Find every line of the data below that has "Sitzung" in it. Reply with the number only.

**Extracted data:**
------------------------------------------------------------

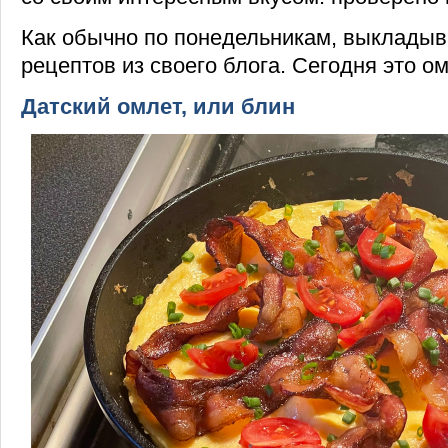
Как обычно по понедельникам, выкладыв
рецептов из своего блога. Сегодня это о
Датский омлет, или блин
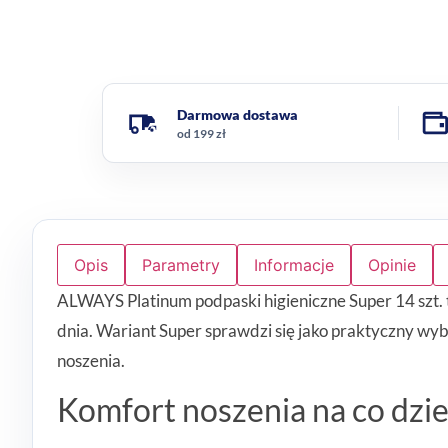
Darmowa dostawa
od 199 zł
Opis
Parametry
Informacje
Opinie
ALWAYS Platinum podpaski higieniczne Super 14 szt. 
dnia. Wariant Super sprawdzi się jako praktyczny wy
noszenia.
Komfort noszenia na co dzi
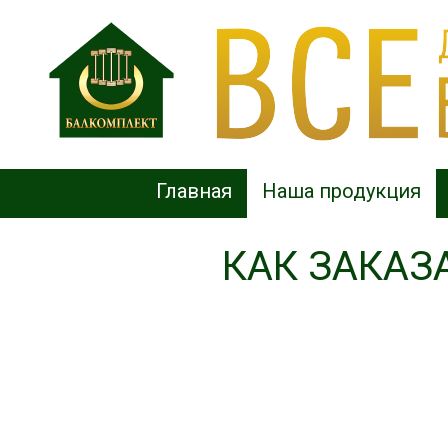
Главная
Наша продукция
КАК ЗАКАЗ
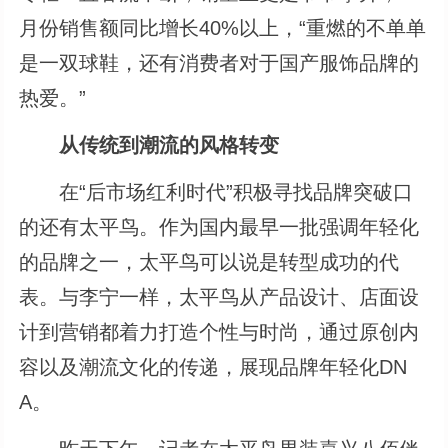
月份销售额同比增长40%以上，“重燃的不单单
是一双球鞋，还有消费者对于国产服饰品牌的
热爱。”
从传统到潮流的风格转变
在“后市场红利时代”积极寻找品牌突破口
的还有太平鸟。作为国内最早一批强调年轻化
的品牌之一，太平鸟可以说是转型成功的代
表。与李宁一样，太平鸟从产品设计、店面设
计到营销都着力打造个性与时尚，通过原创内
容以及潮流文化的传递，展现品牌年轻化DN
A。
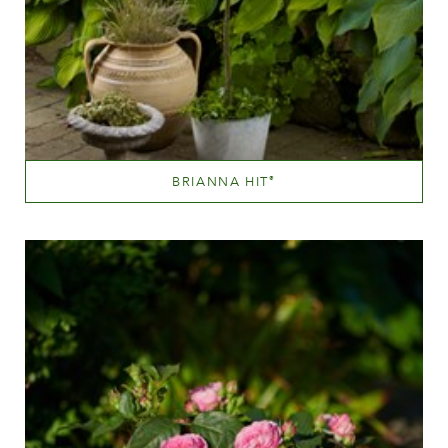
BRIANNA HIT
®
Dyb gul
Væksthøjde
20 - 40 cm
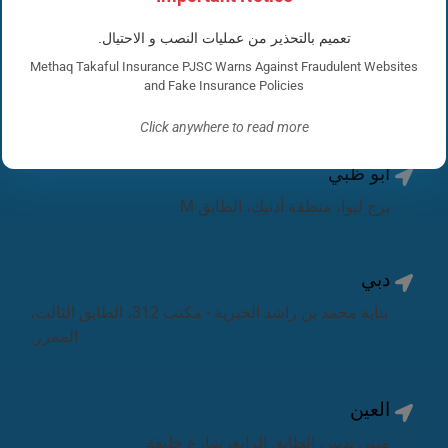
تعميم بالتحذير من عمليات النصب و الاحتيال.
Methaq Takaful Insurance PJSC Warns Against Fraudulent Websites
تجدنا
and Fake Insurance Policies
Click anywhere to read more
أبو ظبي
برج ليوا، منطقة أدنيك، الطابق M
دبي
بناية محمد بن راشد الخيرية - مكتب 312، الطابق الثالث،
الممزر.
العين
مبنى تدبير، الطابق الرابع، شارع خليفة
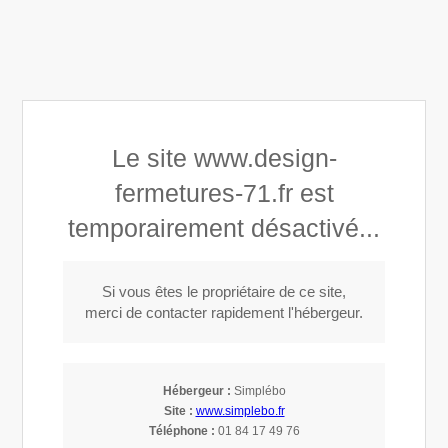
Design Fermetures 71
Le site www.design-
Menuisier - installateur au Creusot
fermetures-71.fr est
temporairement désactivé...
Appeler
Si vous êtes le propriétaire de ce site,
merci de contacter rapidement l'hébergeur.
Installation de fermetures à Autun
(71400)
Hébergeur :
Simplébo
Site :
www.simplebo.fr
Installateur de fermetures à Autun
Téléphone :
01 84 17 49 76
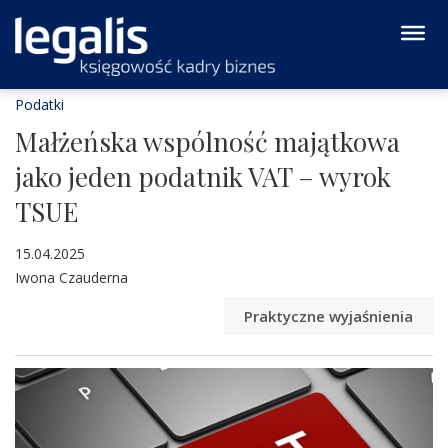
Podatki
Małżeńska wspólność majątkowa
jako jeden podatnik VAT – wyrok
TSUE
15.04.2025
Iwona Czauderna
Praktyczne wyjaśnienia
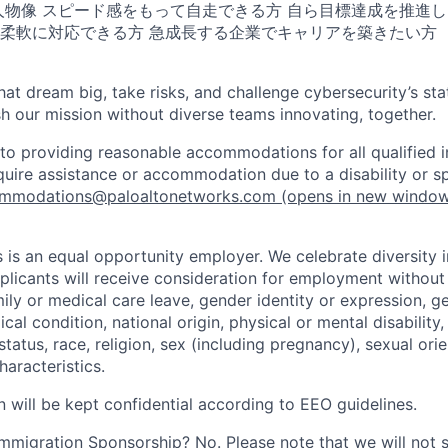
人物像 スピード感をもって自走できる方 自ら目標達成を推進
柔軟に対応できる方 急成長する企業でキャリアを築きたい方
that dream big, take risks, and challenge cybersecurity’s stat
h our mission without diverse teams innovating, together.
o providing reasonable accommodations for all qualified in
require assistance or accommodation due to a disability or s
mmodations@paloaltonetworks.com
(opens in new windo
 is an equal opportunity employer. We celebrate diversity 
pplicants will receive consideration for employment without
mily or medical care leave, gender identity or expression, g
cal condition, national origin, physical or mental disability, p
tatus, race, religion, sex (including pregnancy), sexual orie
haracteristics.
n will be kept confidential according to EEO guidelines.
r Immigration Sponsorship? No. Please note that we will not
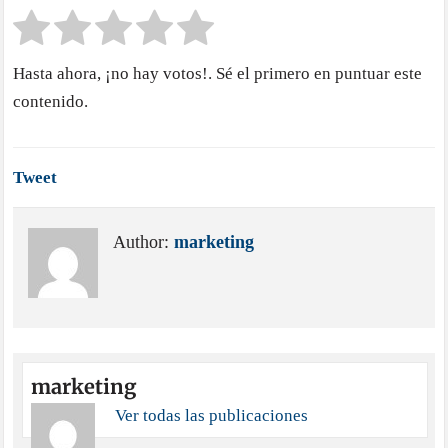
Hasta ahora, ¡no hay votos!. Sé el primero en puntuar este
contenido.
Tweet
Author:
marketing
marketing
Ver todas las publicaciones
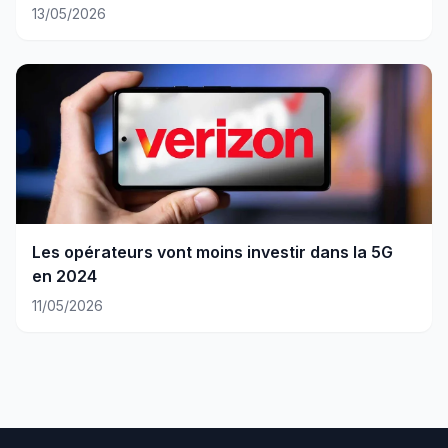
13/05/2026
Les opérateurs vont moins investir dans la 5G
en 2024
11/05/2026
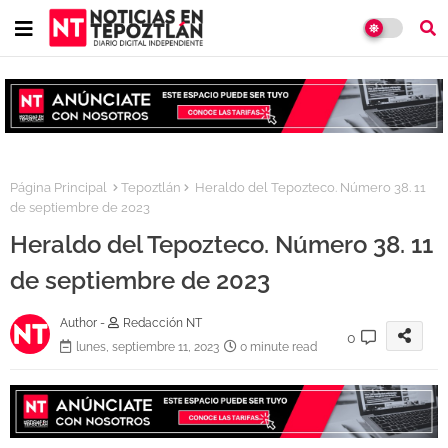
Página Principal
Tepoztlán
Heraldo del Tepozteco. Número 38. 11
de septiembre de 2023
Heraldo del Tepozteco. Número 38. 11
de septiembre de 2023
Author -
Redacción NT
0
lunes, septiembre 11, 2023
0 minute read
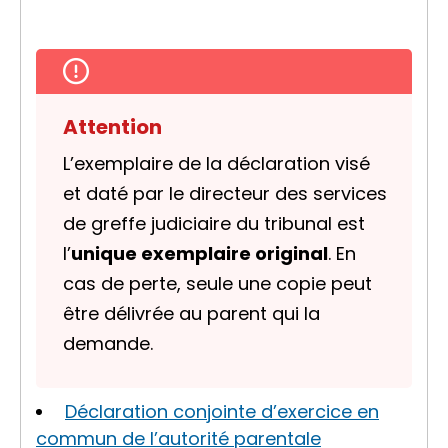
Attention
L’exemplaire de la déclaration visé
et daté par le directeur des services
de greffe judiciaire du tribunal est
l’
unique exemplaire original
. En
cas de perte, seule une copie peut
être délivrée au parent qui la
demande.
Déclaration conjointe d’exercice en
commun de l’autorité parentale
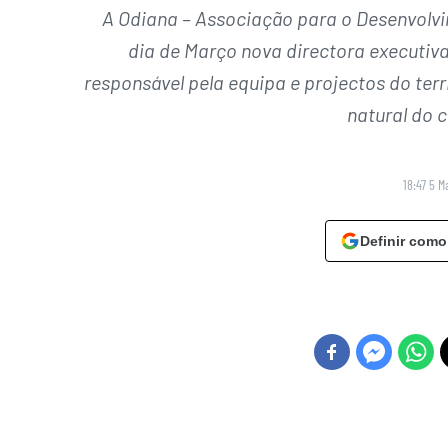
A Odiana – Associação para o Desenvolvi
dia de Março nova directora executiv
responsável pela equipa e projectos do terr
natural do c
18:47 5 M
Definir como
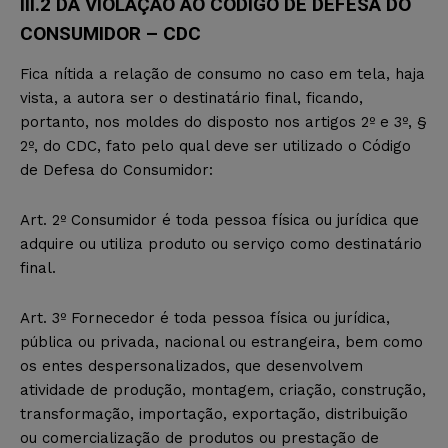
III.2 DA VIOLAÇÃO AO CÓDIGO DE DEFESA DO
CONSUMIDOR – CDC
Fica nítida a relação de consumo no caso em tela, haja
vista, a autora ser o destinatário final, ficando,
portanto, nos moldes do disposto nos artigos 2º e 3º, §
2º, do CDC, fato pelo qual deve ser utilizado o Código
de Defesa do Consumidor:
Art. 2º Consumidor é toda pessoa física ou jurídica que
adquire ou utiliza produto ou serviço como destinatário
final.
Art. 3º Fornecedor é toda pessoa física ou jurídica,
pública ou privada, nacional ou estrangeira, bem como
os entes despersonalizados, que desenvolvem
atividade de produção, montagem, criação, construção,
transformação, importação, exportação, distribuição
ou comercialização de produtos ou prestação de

------------------------------------------------------------

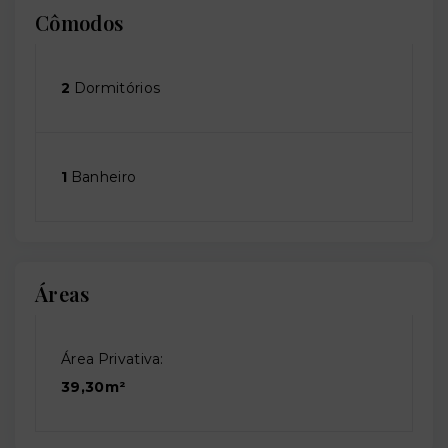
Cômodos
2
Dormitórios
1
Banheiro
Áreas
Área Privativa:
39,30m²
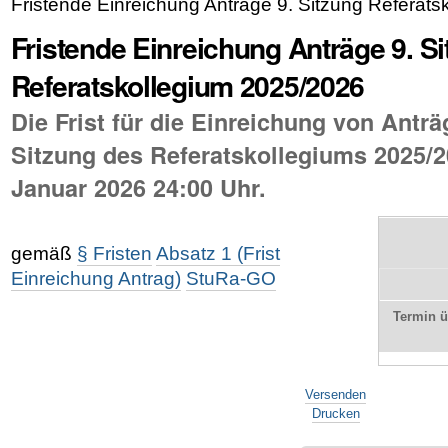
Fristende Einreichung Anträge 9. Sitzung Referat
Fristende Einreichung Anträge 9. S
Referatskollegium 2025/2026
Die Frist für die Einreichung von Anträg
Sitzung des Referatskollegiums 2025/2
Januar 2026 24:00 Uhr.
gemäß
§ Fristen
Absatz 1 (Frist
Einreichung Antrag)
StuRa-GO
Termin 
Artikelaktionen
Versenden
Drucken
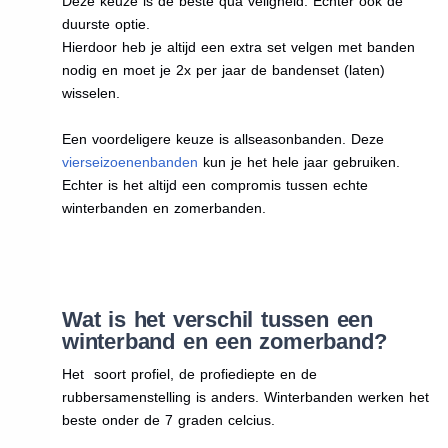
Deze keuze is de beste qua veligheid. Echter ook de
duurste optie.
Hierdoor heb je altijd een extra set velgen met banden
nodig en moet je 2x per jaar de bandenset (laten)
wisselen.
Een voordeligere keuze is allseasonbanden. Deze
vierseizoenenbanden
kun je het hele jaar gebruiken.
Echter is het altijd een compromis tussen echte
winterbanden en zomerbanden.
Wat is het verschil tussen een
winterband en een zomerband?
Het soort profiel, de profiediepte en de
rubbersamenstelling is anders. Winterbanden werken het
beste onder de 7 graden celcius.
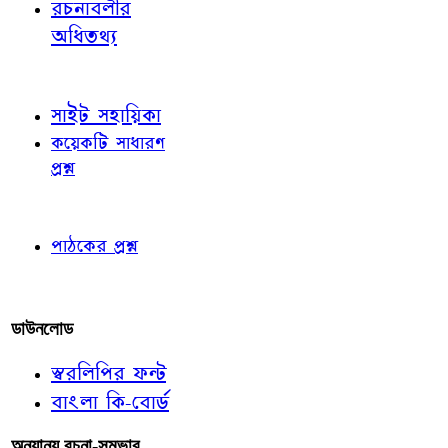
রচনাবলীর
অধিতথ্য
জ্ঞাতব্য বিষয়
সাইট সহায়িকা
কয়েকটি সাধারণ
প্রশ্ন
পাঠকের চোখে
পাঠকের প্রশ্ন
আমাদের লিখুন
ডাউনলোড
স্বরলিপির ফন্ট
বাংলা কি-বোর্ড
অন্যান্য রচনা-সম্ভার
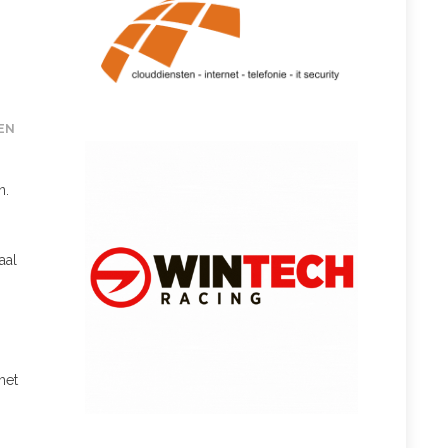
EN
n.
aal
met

------------------------------------------------------------

**Expected answer:** 2